What brought you to Dallas CASA?

Service has always been important to me. Growing up, I remember seeing my grandmother serve her church and community through missionary work in Haiti and locally. That made an impression on me. And then I’ve always had a heart for children and underserved women, so CASA felt right.

The diversity of volunteers as well as those served by the agency is also important to me. I checked out a couple of other agencies, but I was drawn to Dallas CASA’s diverse base of volunteers and families served. I wanted to go somewhere that I could grow.

What does representation mean to you?

We live in a society where, unfortunately, people can assume children are in care because they are Black.
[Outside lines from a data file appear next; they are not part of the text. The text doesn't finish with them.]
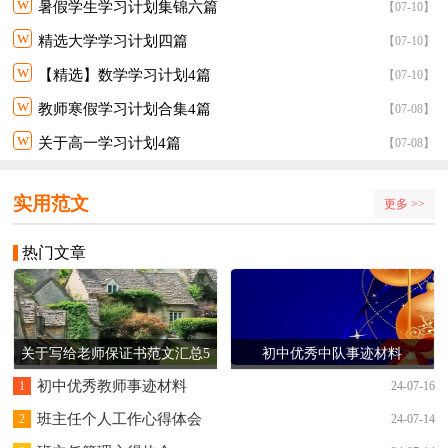
w
暑假学生学习计划集锦六篇
【07-10】
w
精选大学学习计划四篇
【07-10】
w
【精选】数学学习计划4篇
【07-10】
w
教师寒假学习计划合集4篇
【07-08】
w
关于高一学习计划4篇
【07-08】
实用范文
更多 >>
热门文章
关于写给老师保证书范文汇总5
初中优秀中队事迹材料
篇
初中优秀教师事迹材料
1
24-07-16
班主任个人工作心得体会
2
24-07-14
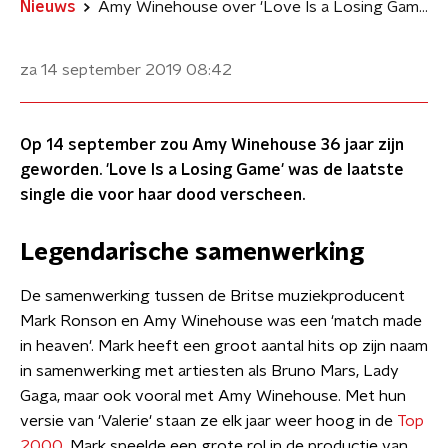
Nieuws
Amy Winehouse over 'Love Is a Losing Game'
za 14 september 2019
08:42
Op 14 september zou Amy Winehouse 36 jaar zijn
geworden. 'Love Is a Losing Game' was de laatste
single die voor haar dood verscheen.
Legendarische samenwerking
De samenwerking tussen de Britse muziekproducent
Mark Ronson en Amy Winehouse was een 'match made
in heaven'. Mark heeft een groot aantal hits op zijn naam
in samenwerking met artiesten als Bruno Mars, Lady
Gaga, maar ook vooral met Amy Winehouse. Met hun
versie van 'Valerie' staan ze elk jaar weer hoog in de
Top
2000
. Mark speelde een grote rol in de productie van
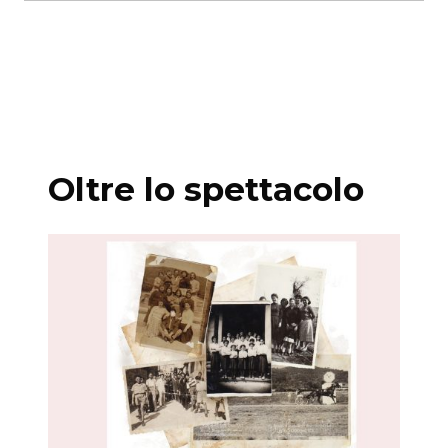
durata 1 ora e 15′
Produzione Isola Teatro con la collaborazione
di La corte Ospitale
Oltre lo spettacolo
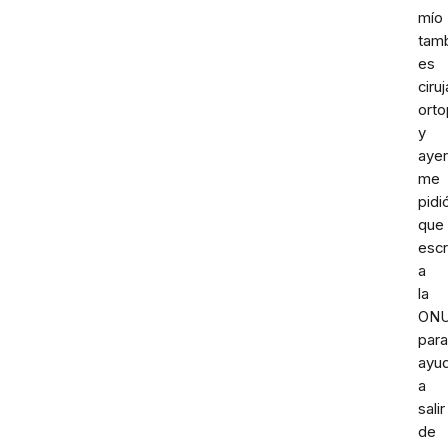
mío
tam
es
ciru
orto
y
ayer
me
pidi
que
escr
a
la
ON
para
ayud
a
salir
de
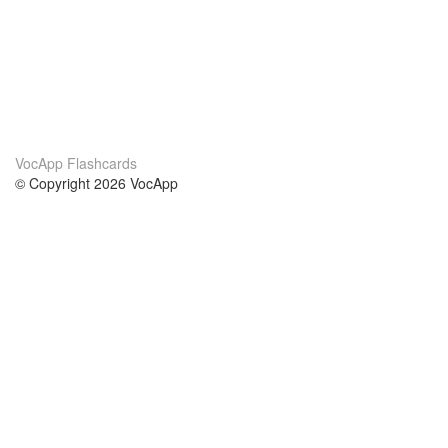
VocApp Flashcards
© Copyright 2026 VocApp
02-798 Mielczarskiego 8/58
Warsaw, Poland (EU)
Wir Über Uns
Bedingungen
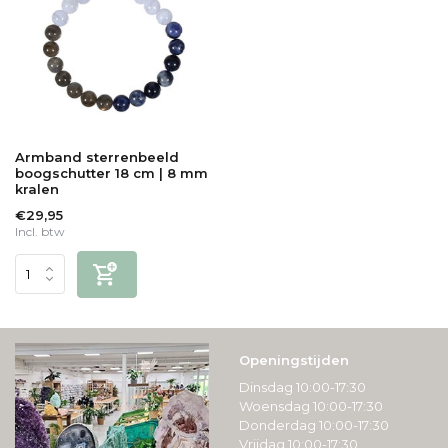
Armband sterrenbeeld
boogschutter 18 cm | 8 mm
kralen
€29,95
Incl. btw
Openingstijden
Dinsdag 10:00-17:30
Woensdag 10:00-17:30
Donderdag 10:00-17:30
Vrijdag 10:00-17:30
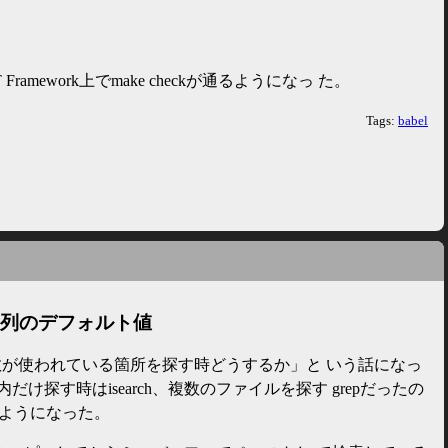
.NET Framework上でmake checkが通るようになっ た。
Tags:
babel
索文字列のデフォルト値
関数が使われている箇所を探す時どうするか」と いう話になっ
け探す時はisearch、複数のファイルを探す grepだったの
を使うようになった。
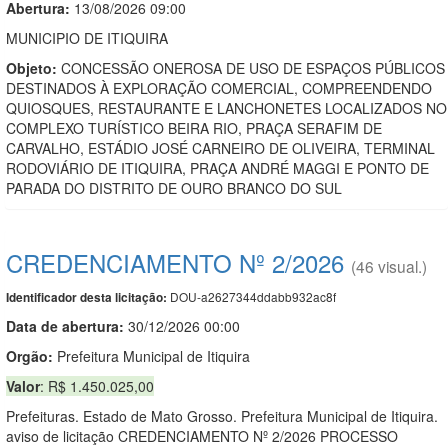
Abertura:
13/08/2026 09:00
MUNICIPIO DE ITIQUIRA
Objeto:
CONCESSÃO ONEROSA DE USO DE ESPAÇOS PÚBLICOS
DESTINADOS À EXPLORAÇÃO COMERCIAL, COMPREENDENDO
QUIOSQUES, RESTAURANTE E LANCHONETES LOCALIZADOS NO
COMPLEXO TURÍSTICO BEIRA RIO, PRAÇA SERAFIM DE
CARVALHO, ESTÁDIO JOSÉ CARNEIRO DE OLIVEIRA, TERMINAL
RODOVIÁRIO DE ITIQUIRA, PRAÇA ANDRÉ MAGGI E PONTO DE
PARADA DO DISTRITO DE OURO BRANCO DO SUL
CREDENCIAMENTO Nº 2/2026
(46 visual.)
DOU-a2627344ddabb932ac8f
Identificador desta licitação:
Data de abert
u
ra:
30/12/2026 00:00
Orgão:
Prefeitura Municipal de Itiquira
Valor
: R$ 1.450.025,00
Prefeituras. Estado de Mato Grosso. Prefeitura Municipal de Itiquira.
aviso de licitação CREDENCIAMENTO Nº 2/2026 PROCESSO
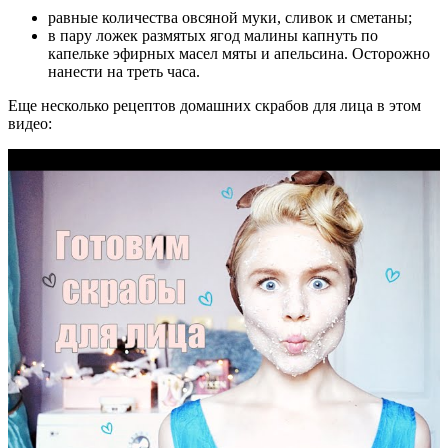
равные количества овсяной муки, сливок и сметаны;
в пару ложек размятых ягод малины капнуть по
капельке эфирных масел мяты и апельсина. Осторожно
нанести на треть часа.
Еще несколько рецептов домашних скрабов для лица в этом
видео:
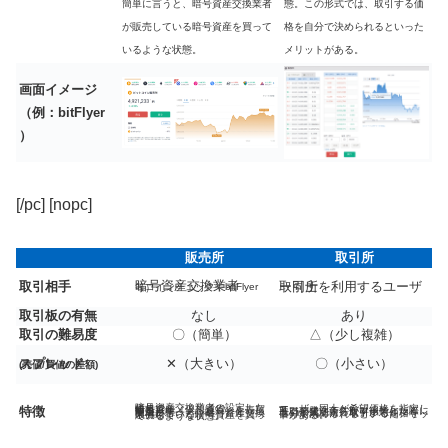
簡単に言うと、暗号資産交換業者
態。この形式では、取引する価
が販売している暗号資産を買って
格を自分で決められるといった
いるような状態。
メリットがある。
画面イメージ
（例：bitFlyer
）
[/pc] [nopc]
販売所
取引所
暗号資産交換業者
取引相手
取引所を利用するユーザー同士
（コインチェックやbitFlyer等）
取引板の有無
なし
あり
取引の難易度
〇（簡単）
△（少し複雑）
スプレッド
✕（大きい）
〇（小さい）
(売値/買値の差額)
暗号資産交換業者の設定した価格で
特徴
ユーザー同士が希望価格を指定して、
暗号資産（仮想通貨）を売買する
互いの発注条件がマッチした際に
取引形態。
取引が成立する取引形態。
この形式では、取引する価格を
簡単に言うと、暗号資産交換業者が
自分で決められるといったメリットがある。
販売している暗号資産を買っているような状態。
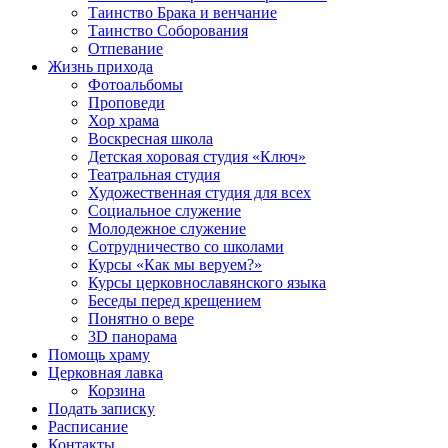
Таинство Брака и венчание
Таинство Соборования
Отпевание
Жизнь прихода
Фотоальбомы
Проповеди
Хор храма
Воскресная школа
Детская хоровая студия «Ключ»
Театральная студия
Х​удожественная студия для всех
Социальное служение
Молодежное служение
Сотрудничество со школами
Курсы «Как мы веруем?»
Курсы церковнославянского языка
Беседы перед крещением
Понятно о вере
3D панорама
Помощь храму
Церковная лавка
Корзина
Подать записку
Расписание
Контакты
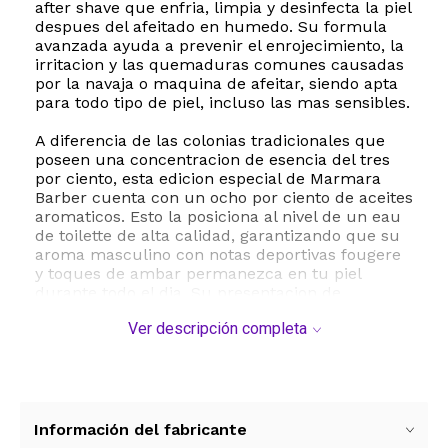
after shave que enfria, limpia y desinfecta la piel
despues del afeitado en humedo. Su formula
avanzada ayuda a prevenir el enrojecimiento, la
irritacion y las quemaduras comunes causadas
por la navaja o maquina de afeitar, siendo apta
para todo tipo de piel, incluso las mas sensibles.
A diferencia de las colonias tradicionales que
poseen una concentracion de esencia del tres
por ciento, esta edicion especial de Marmara
Barber cuenta con un ocho por ciento de aceites
aromaticos. Esto la posiciona al nivel de un eau
de toilette de alta calidad, garantizando que su
aroma masculino con notas deportivas fougere
y toques de ambar permanezca en tu piel
durante todo el dia. Su presentacion de
quinientos mililitros en una elegante botella de
Ver descripción completa
vidrio de edicion limitada dentro de una caja de
regalo la convierte en el obsequio perfecto para
caballeros que valoran el cuidado personal y el
estilo clasico.
Para su aplicacion, simplemente coloque una
Información del fabricante
pequeña cantidad en las palmas de las manos y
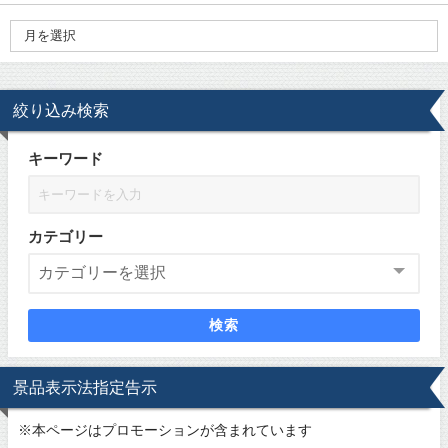
絞り込み検索
キーワード
カテゴリー
検索
景品表示法指定告示
※
本ページはプロモーションが含まれています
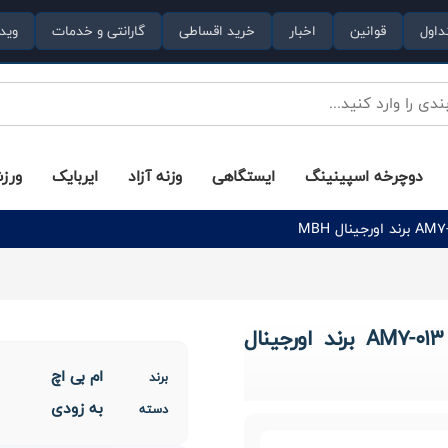
داول
قوانین
اخبار
خرید اقساطی
گارانتی و خدمات
وید
دوچرخه اسپینینگ
ایستگاهی
وزنه آزاد
ایربایک
ورز
دستگاه بدنسازی پشت پا نشسته مدل AM7-013 برند اورجینال
ام بی اچ
برند
به زودی
دسته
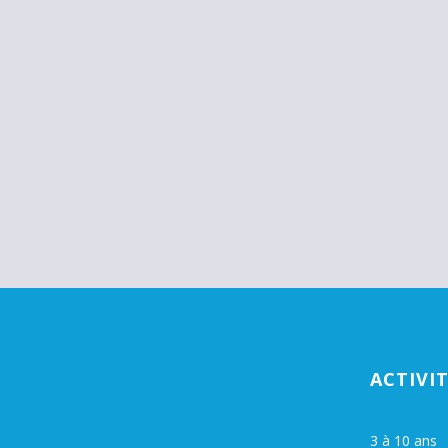
ACTIVI
3 à 10 ans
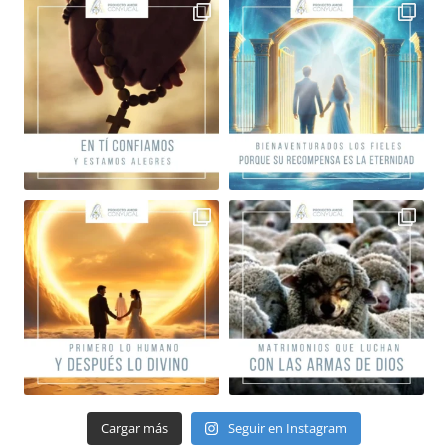
Cargar más
Seguir en Instagram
For me, representation means seeing these children for what’s possible in their lives. One of the ways I do this is advocating for education. One of the girls I am advocating for now has moved around a lot, and that means her school has changed a bit. But it’s so important to keep her connected with her schoolwork and to let her know she can and should be the absolute best she can be. I want to protect her education as well as her safety.

I also know how to advocate for myself. One of the children I serve was in the hospital due to an injury. I had visited several days in a row, but one day the front desk clerk tried to deny me entry. I said “I’m sorry, but I am not going anywhere.” They called the nurse’s station on the floor where the child was staying and they said “Send her up! We love her!”

What do you tell people about the role?

I am a person of truth and a realist, so I tell them it’s not easy but we need people who can open their hearts and be willing to learn. We need whatever time they can give.

What’s changed about you after serving as a volunteer?

These kids are so very vulnerable, and they just want someone to love them. I cried just last week when I went to visit the two youngest kids at their daycare. They were playing and happy, then they saw me and ran over and hugged me. Those hugs are going to keep me going for a long time.

I keep a James Baldwin quote in my signature line, and it’s close to my heart: “Once you realize that you can do something, it would be difficult to live with yourself if you didn’t do it.” That’s exactly how I feel about volunteering.

What does your support system for volunteering look like?

Everyone in my life knows I raised my daughter as a single parent. There’s not one person in my life who didn’t know she was my priority. They saw me laboring over her, raising her and making sure she had everything she needed.

Those same friends know me and support me now, too. They know this is a passion of mine and I’m sincere about that. It’s more than a phone call or a dinner. Their support goes so much deeper, and I am grateful for that.